刪除數據庫時,默認行為是RESTRICT,這種情況下如果數據庫不為空,則刪除動作失敗。如果需要刪除庫以及庫里的表可以使用CASCADE關鍵字。

DROP (DATABASE|SCHEMA) [IF EXISTS] database_name [RESTRICT|CASCADE];

小牛試刀:
hive> drop database test;
OK
Time taken: 0.242 seconds
hive> drop database if exists test;
OK
Time taken: 0.011 seconds
hive> drop database if exists test_schema cascade;
OK
Time taken: 1.518 seconds
hive> show databases;
OK
default
prop_database
stefan

修改數據庫

需要注意下述命令的生效版本號。

ALTER (DATABASE|SCHEMA) database_name SET DBPROPERTIES (property_name=property_value, ...); -- (Note: SCHEMA added in Hive 0.14.0)

ALTER (DATABASE|SCHEMA) database_name SET OWNER [USER|ROLE] user_or_role; -- (Note: Hive 0.13.0 and later; SCHEMA added in Hive 0.14.0)

ALTER (DATABASE|SCHEMA) database_name SET LOCATION hdfs_path; -- (Note: Hive 2.2.1, 2.4.0 and later)
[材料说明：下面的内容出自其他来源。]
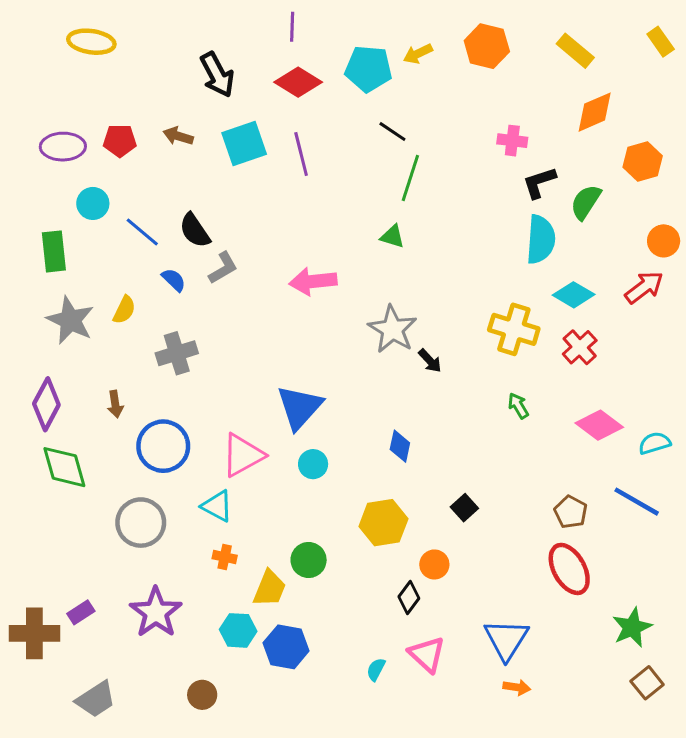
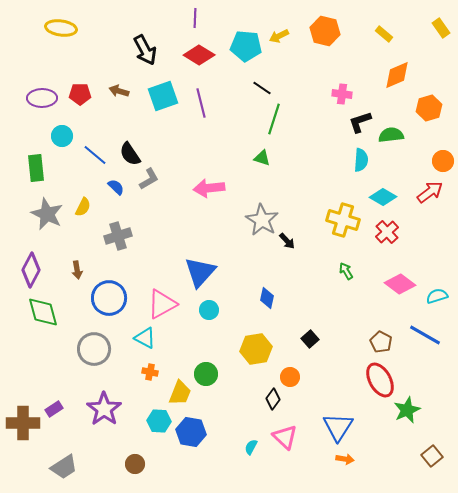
yellow rectangle: (575, 51) -> (384, 34), size x0.7
green semicircle: (586, 202) -> (391, 135), turned 50
cyan semicircle: (541, 239) -> (361, 160), size x0.7
green star: (632, 627) -> (407, 410), moved

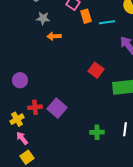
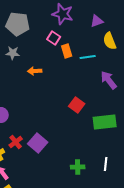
gray star: (43, 18) -> (13, 53), moved
red cross: (35, 107) -> (16, 142), turned -32

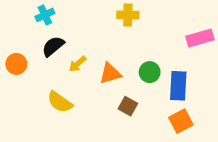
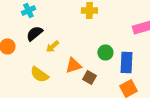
orange triangle: (110, 73) -> (73, 66), moved

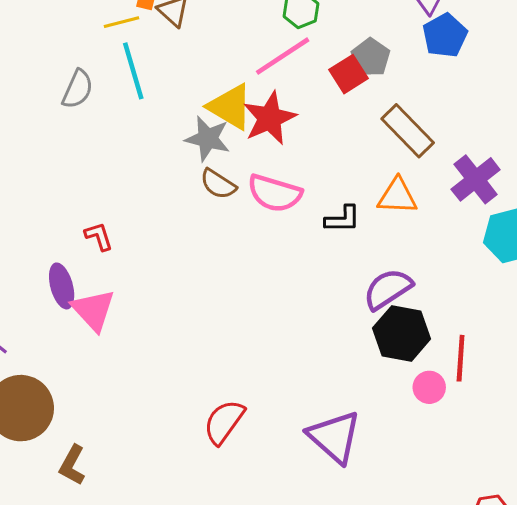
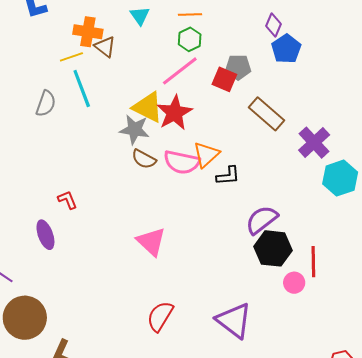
gray pentagon: (371, 57) -> (238, 67), turned -30
red square: (349, 74) -> (224, 79), turned -30
orange triangle: (397, 196) -> (206, 155), moved, turned -40
pink triangle: (93, 310) -> (151, 242), moved

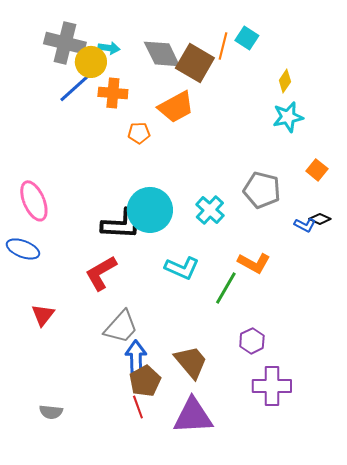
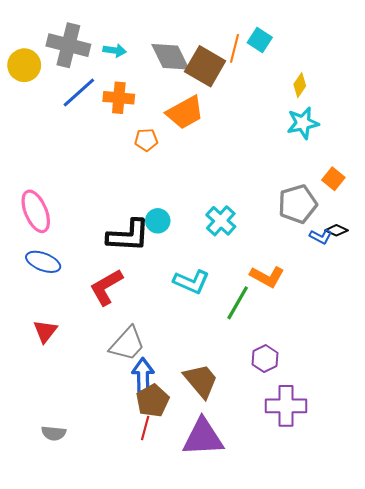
yellow circle: (91, 62) -> (24, 65), moved
gray pentagon: (262, 190) -> (298, 204), moved, turned -30
cyan circle: (150, 210) -> (158, 221), size x0.5
blue ellipse: (23, 249) -> (43, 262), moved
red line: (138, 407) -> (145, 428), turned 35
alter database ... set location 語句不會將數據庫當前目錄的內容移動到新指定的位置。它不會更改當前數據庫下已經存在的任何表/分區關聯的位置,僅改變在該數據庫下新建表的默認父目錄。

小牛試刀:

添加屬性:

hive> show create database stefan;
OK
CREATE DATABASE `stefan`
COMMENT
  'just for test'
LOCATION
  'hdfs://jms-master-01:9000/user/hive/warehouse/stefan.db'
Time taken: 0.222 seconds, Fetched: 5 row(s)
hive> alter database stefan set dbproperties ('owner'='stefan', 'create_time'='20190403');
OK
Time taken: 0.07 seconds
hive> show create database stefan;
OK
CREATE DATABASE `stefan`
COMMENT
  'just for test'
LOCATION
  'hdfs://jms-master-01:9000/user/hive/warehouse/stefan.db'
WITH DBPROPERTIES (
  'create_time'='20190403',
  'owner'='stefan')
Time taken: 0.196 seconds, Fetched: 8 row(s)

修改owner:

hive> alter schema stefan set owner user stefan_test;
OK
Time taken: 0.084 seconds
hive> desc database stefan;
OK
stefan  just for test   hdfs://jms-master-01:9000/user/hive/warehouse/stefan.db stefan_test USER
Time taken: 0.145 seconds, Fetched: 1 row(s)

切換數據庫

USE database_name;
USE DEFAULT;

hive> use stefan;
OK
Time taken: 0.019 seconds

查看庫

show databases;

hive> show databases;
OK
default
Time taken: 5.987 seconds, Fetched: 1 row(s)

查看當前庫

show current_database();

hive> select current_database();
OK
default
Time taken: 0.852 seconds, Fetched: 1 row(s)

查看庫的屬性信息

desc database extended default;

hive> desc database extended default;
OK
default Default Hive database   hdfs://jms-master-01:9000/user/hive/warehouse   public  ROLE
Time taken: 0.361 seconds, Fetched: 1 row(s)

查看建庫語句

show create database default;

hive> show create database default;
OK
CREATE DATABASE `default`
COMMENT
  'Default Hive database'
LOCATION
  'hdfs://jms-master-01:9000/user/hive/warehouse'
Time taken: 0.525 seconds, Fetched: 5 row(s)

建庫時攜帶屬性

create database if not exists prop_database comment 'test properties' with dbproperties ('prop1'='aaa', 'prop2'='bbb');

hive> create database if not exists prop_database comment 'test properties database' with dbproperties('prop1'='aaa', 'prop2'='bbb');
OK
Time taken: 0.121 seconds
hive> show create database prop_database;
OK
CREATE DATABASE `prop_database`
COMMENT
  'test properties database'
LOCATION
  'hdfs://jms-master-01:9000/user/hive/warehouse/prop_database.db'
WITH DBPROPERTIES (
  'prop1'='aaa',
  'prop2'='bbb')
Time taken: 0.181 seconds, Fetched: 8 row(s)

創建/刪除/清空表

建表

根據指定表明創建表。當表明存在時拋出異常,可以使用 IF NOT EXISTS 跳過該異常。
*表和列的注釋comment格式是字符串,使用單引號。
*表名和列名不區分大小寫。
*使用external創建的表是外部表,不使用默認創建的表是托管表(我習慣稱之為內部表)。查看一個表是托管表還是外部表,可以通過describe extended table_name;查看其中的tableType屬性值。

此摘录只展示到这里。